Once or twice a year there would be a joint meeting of the brother and sister society. Every year there was a banquet with the men as hosts one year and the women the next. Most of these banquets were held in St. John's church parlors and served by the Ladies Aid. Expenditures for these banquets were strictly limited by the faculty social committee. One of the nice features of the brother and sister society arrangement was that for such occasions no one was left out. There were no personally chosen dates. The men drew by lot, or however else they chose to arrange it, the girl for whom they were to serve as escort for the evening. Once in a while there might have been some finagling on the part of some of the young men to get certain girls for their dates. There was of course suppressed excitement among the young women as to who would call to tell them that they were their date for the evening. This arrangement worked well for many years and made possible interesting and varied social contacts. At length, however, the time came when the men wanted to invite someone special outside the society membership when they were hosts and likewise some of the young women wanted to invite as guest someone outside of the brother society when it was their turn. After that the brother and sister society arrangement became more tenuous, and finally was discontinued.
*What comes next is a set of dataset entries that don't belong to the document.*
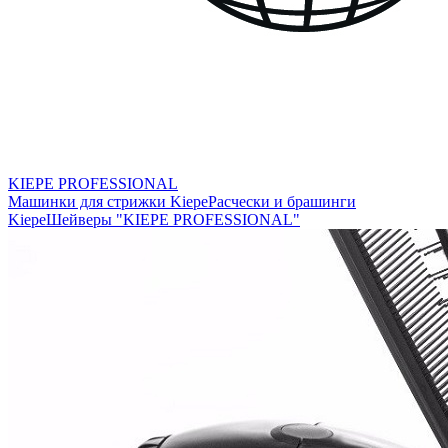
KIEPE PROFESSIONAL
Машинки для стрижки Kiepe
Расчески и брашинги
Kiepe
Шейверы "KIEPE PROFESSIONAL"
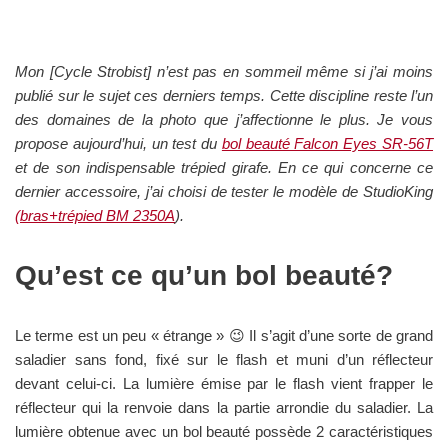
Mon [Cycle Strobist] n’est pas en sommeil même si j’ai moins
publié sur le sujet ces derniers temps. Cette discipline reste l’un
des domaines de la photo que j’affectionne le plus. Je vous
propose aujourd’hui, un test du
bol beauté Falcon Eyes SR-56T
et de son indispensable trépied girafe. En ce qui concerne ce
dernier accessoire, j’ai choisi de tester le modèle de StudioKing
(bras+trépied BM 2350A
).
Qu’est ce qu’un bol beauté?
Le terme est un peu « étrange » 😉 Il s’agit d’une sorte de grand
saladier sans fond, fixé sur le flash et muni d’un réflecteur
devant celui-ci. La lumière émise par le flash vient frapper le
réflecteur qui la renvoie dans la partie arrondie du saladier. La
lumière obtenue avec un bol beauté possède 2 caractéristiques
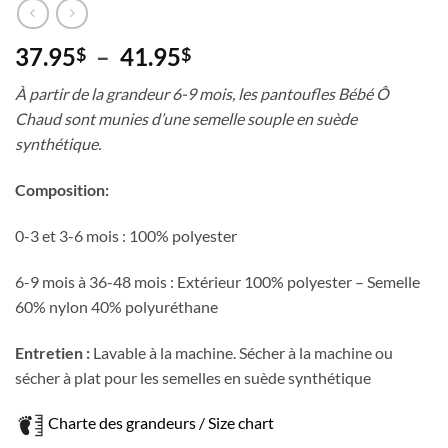
Plage
37.95
–
41.95
$
$
de
À partir de la grandeur 6-9 mois, les pantoufles Bébé Ô
prix :
Chaud sont munies d’une semelle souple en suède
37.95$
synthétique.
à
41.95$
Composition:
0-3 et 3-6 mois : 100% polyester
6-9 mois à 36-48 mois : Extérieur 100% polyester – Semelle
60% nylon 40% polyuréthane
Entretien :
Lavable à la machine. Sécher à la machine ou
sécher à plat pour les semelles en suède synthétique
Charte des grandeurs / Size chart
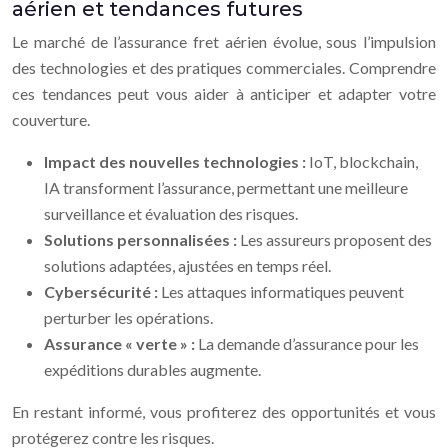
aérien et tendances futures
Le marché de l’assurance fret aérien évolue, sous l’impulsion
des technologies et des pratiques commerciales. Comprendre
ces tendances peut vous aider à anticiper et adapter votre
couverture.
Impact des nouvelles technologies :
IoT, blockchain,
IA transforment l’assurance, permettant une meilleure
surveillance et évaluation des risques.
Solutions personnalisées :
Les assureurs proposent des
solutions adaptées, ajustées en temps réel.
Cybersécurité :
Les attaques informatiques peuvent
perturber les opérations.
Assurance « verte » :
La demande d’assurance pour les
expéditions durables augmente.
En restant informé, vous profiterez des opportunités et vous
protégerez contre les risques.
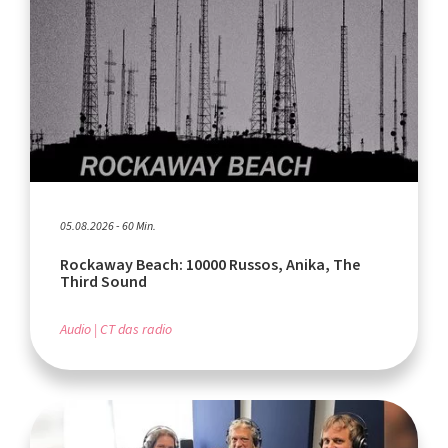
05.08.2026 - 60 Min.
Rockaway Beach: 10000 Russos, Anika, The
Third Sound
Audio
CT das radio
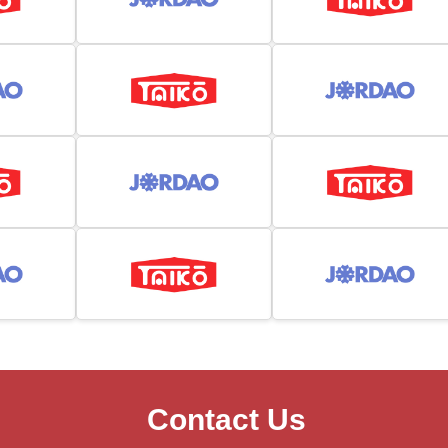
Contact Us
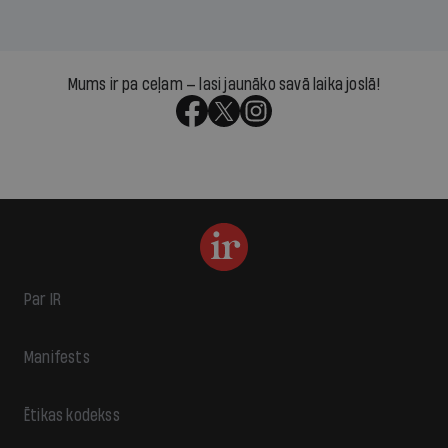
Mums ir pa ceļam — lasi jaunāko savā laika joslā!
Par IR
Manifests
Ētikas kodekss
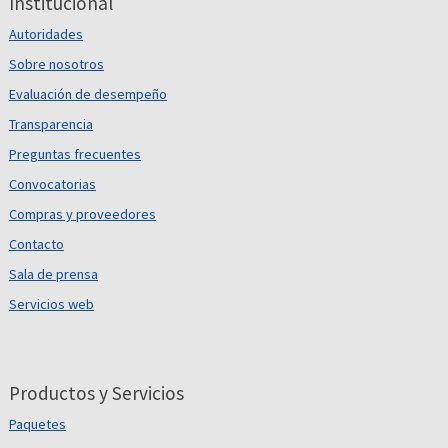
Institucional
Autoridades
Sobre nosotros
Evaluación de desempeño
Transparencia
Preguntas frecuentes
Convocatorias
Compras y proveedores
Contacto
Sala de prensa
Servicios web
Productos y Servicios
Paquetes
During the earlier years it was customary for all the societies to join in putting on a public program to which the new students were invited. The women's societies particularly developed some interesting traditional numbers, some of the nature of operettas, others in the form of dramatic, poetic narratives, and the like. One recalls particularly "The Phi Kappa Phi Fantasy," Delta Chi's "The Feast of the Red Corn," and Nu Sigma Rho's "The Toy Shop."
One of the cooperative contributions of some of the brother and sister societies was the presentation of plays. There was no drama department at the time. It is interesting to note for many years the literary societies served as the medium through which interest in drama and debate, musicals as well as sundry other literary efforts were given opportunity for expression. As these various areas of interest were by degrees given departmental status in the college or taken over by departmental clubs, the societies lost much of their original purpose. Nor could the students give the time to them that was formerly possible. Hence those that do exist have now become largely social groups. However, under the direction of the Inter-Society Board they continue to contribute to a number of worthy all-college projects, variety programs, benefits, and the like.